7. Finalmente, o PCP retoma a iniciativa já tomada na VI Legislatura, de propor que a Assembleia da República participe na definição de uma política nacional de combate à droga, designadamente através da apreciação de um Relatório Anual a apresentar pelo Governo, contendo uma informação tanto quanto possivel pormenorizada sobre a situação do país em matéria de toxicodependência e tráfico de drogas, bem como sobre as actividades desenvolvidas pelos serviços públicos com intervenção nas áreas da prevenção primária, do tratamento, da reinserção social de toxicodependentes e da prevenção e repressão do tráfico de drogas.

8. O presente Projecto de Lei representa o contributo do PCP para melhorar o quadro legal do nosso país em matéria de combate à droga.

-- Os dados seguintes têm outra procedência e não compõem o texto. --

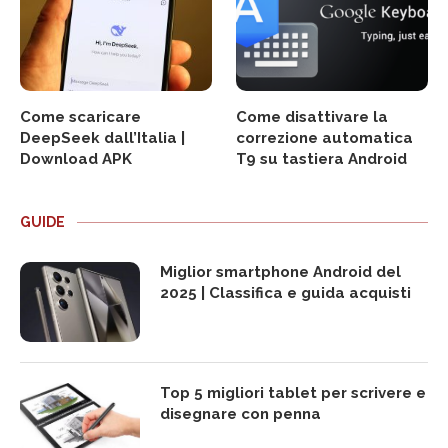
Come scaricare
Come disattivare la
DeepSeek dall’Italia |
correzione automatica
Download APK
T9 su tastiera Android
GUIDE
Miglior smartphone Android del
2025 | Classifica e guida acquisti
Top 5 migliori tablet per scrivere e
disegnare con penna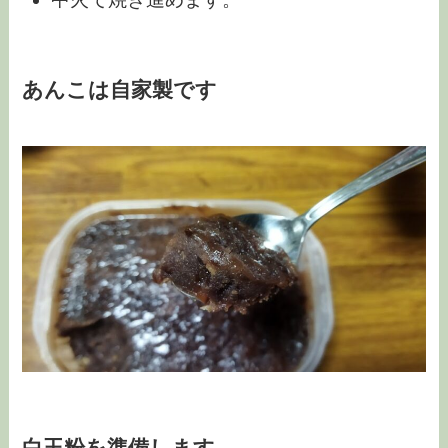
あんこは自家製です
白玉粉を準備します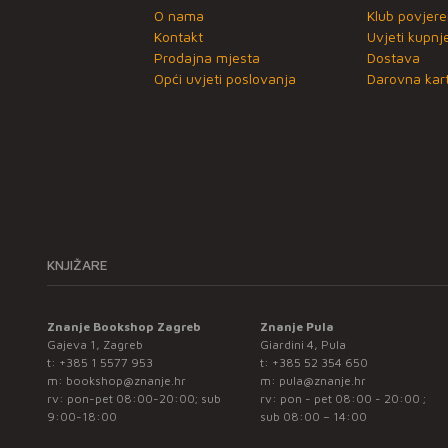
O nama
Klub povjere
Kontakt
Uvjeti kupnj
Prodajna mjesta
Dostava
Opći uvjeti poslovanja
Darovna kart
KNJIŽARE
Znanje Bookshop Zagreb
Znanje Pula
Gajeva 1, Zagreb
Giardini 4, Pula
t:
+385 1 5577 953
t:
+385 52 354 650
m:
bookshop@znanje.hr
m:
pula@znanje.hr
rv: pon-pet 08:00-20:00; sub
rv: pon - pet 08:00 - 20:00 ;
9:00-18:00
sub 08:00 – 14:00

Sem a pretensão arrogante de pretender possuir a verdade toda ou conter soluções inquestionáveis. Trata-se de um contributo para a discussão, animado pela vontade de sempre do PCP de unir os seus esforços aos de todos os que estejam seriamente empenhados em combater um dos flagelos maiores dos nossos tempos.

Nestes termos, os Deputados do Grupo Parlamentar do Partido Comunista Português apresentam o seguinte Projecto de Lei:

Artigo 1º

Os artigos 24º, 40º, 42º, 44, 46º e 70º, do Decreto-Lei nº 15/93, de 22 de Janeiro, passam a ter a seguinte redacção:

Artigo 24º

(Agravação)

As penas previstas nos artigos 21º, 22º e 23º são aumentadas de um terço nos seus limites mínimo e máximo se:

a) ...

b) ...

c) ...

d) ...

e) ...

f) ...

g) ...

h) ...

i) ...

j) ...

l) ...

Artigo 40º

(Consumo)

1. Quem consumir ou, para seu consumo, cultivar, adquirir ou detiver plantas, substâncias ou preparações compreendidas nas tabelas I a IV é punido com pena de multa até 30 dias, a fixar nos termos do artigo 47º do Código Penal.

2. À condenação prevista no número anterior é aplicável, a requerimento do condenado, o regime de substituição por dias de trabalho a favor da comunidade regulado no artigo 48º do Código Penal.

3. Pode o tribunal suspender a obrigação de pagamento da multa, sob condição, se o condenado, tendo sido considerado toxicodependente nos termos do artigo 52º, se sujeitar voluntariamente, mediante prescrição médica, a tratamento ambulatório ou a internamento em estabelecimento apropriado, o que comprovará pela forma e no tempo que o tribunal determinar.

4. A suspensão da obrigação cessará se o toxicodependente culposamente não se sujeitar ao tratamento ou ao internamento ou deixar de cumprir qualquer dos deveres ou regras de conduta impostos pelo tribunal.

5. A obrigação será declarada extinta pelo tribunal se o tratamento for dado por concluído, mediante declaração emitida pela entidade terapêutica responsável.

6. Ao não pagamento da multa ou ao incumprimento da substituição por trabalho a favor da comunidade a que o condenado se tenha comprometido é aplicável o disposto no artigo 49º do Código Penal.

Artigo 42º

(Atendimento e tratamento de consumidores)

1. O Ministério da Saúde desenvolverá, através dos serviços respectivos, as acções necessárias à prestação de atendimento gratuito a toxicodependentes ou outros consumidores.

2. Os cidadãos sujeitos a tratamento nos termos do presente diploma, no âmbito de processo em curso ou de suspensão de execução de pena, terão acesso urgente ao atendimento por parte dos serviços de saúde competentes.

3. (Anterior nº 2).

Artigo 44º

(Suspensão da pena e obrigação de tratamento)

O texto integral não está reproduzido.